▶ _PROBLEM TO SOLVE_: Keep each entry exactly as written when you repeat it, and skip the images.

▶ _RECORDS FOR THIS EXERCISE_:

>>

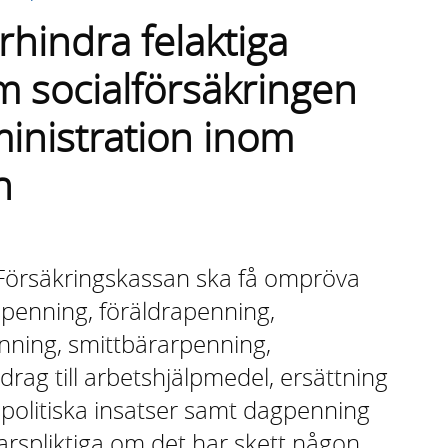
örhindra felaktiga
m socialförsäkringen
inistration inom
n
t Försäkringskassan ska få ompröva
tspenning, föräldrapenning,
enning, smittbärarpenning,
drag till arbetshjälpmedel, ersättning
spolitiska insatser samt dagpenning
svarspliktiga om det har skett någon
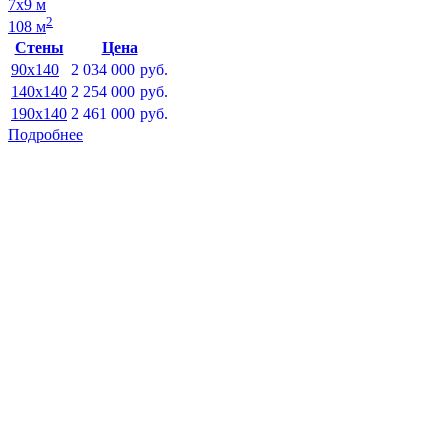
7х9 м
2
108 м
Стены
Цена
90x140
2 034 000
руб.
140x140
2 254 000
руб.
190x140
2 461 000
руб.
Подробнее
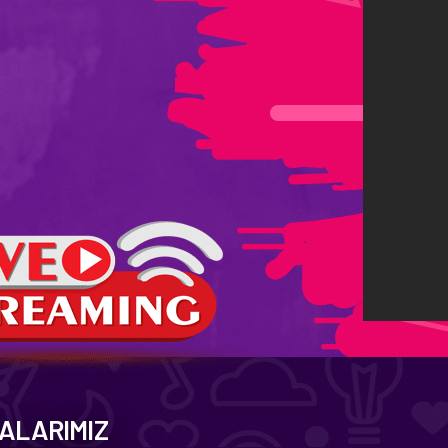
ALARIMIZ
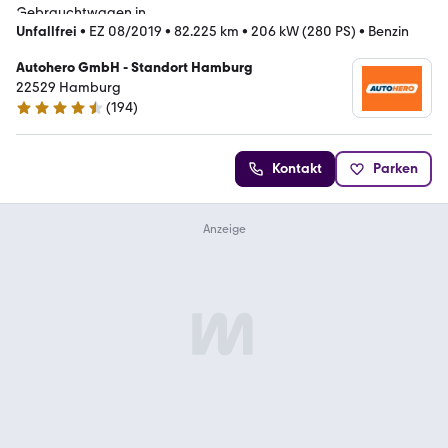
Unfallfrei
•
EZ 08/2019
•
82.225 km
•
206 kW (280 PS)
•
Benzin
Autohero GmbH - Standort Hamburg
22529 Hamburg
(
194
)
4.6 Sterne
Kontakt
Parken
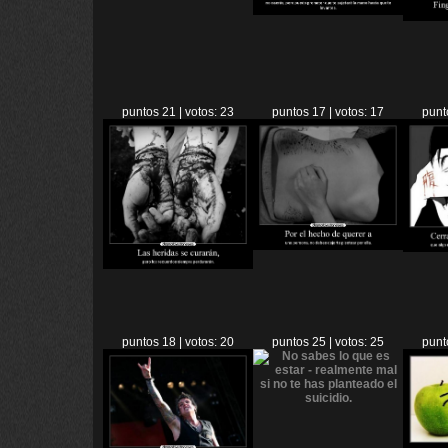
puntos 21 | votos: 23
puntos 17 | votos: 17
punt
puntos 18 | votos: 20
puntos 25 | votos: 25
punt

<<

▶ _PROBLEM SOLUTION_:
örhindra felaktiga
m socialförsäkringen
inistration inom
n
t Försäkringskassan ska få ompröva
tspenning, föräldrapenning,
enning, smittbärarpenning,
drag till arbetshjälpmedel, ersättning
spolitiska insatser samt dagpenning
svarspliktiga om det har skett någon
7х9 м
2
108 м
Стены
Цена
90x140
2 034 000
руб.
140x140
2 254 000
руб.
190x140
2 461 000
руб.
Подробнее
ALARIMIZ
Unfallfrei
•
EZ 08/2019
•
82.225 km
•
206 kW (280 PS)
•
Benzin
Autohero GmbH - Standort Hamburg
22529 Hamburg
(
194
)
4.6 Sterne
Kontakt
Parken
puntos 21 | votos: 23
puntos 17 | votos: 17
punt
puntos 18 | votos: 20
puntos 25 | votos: 25
punt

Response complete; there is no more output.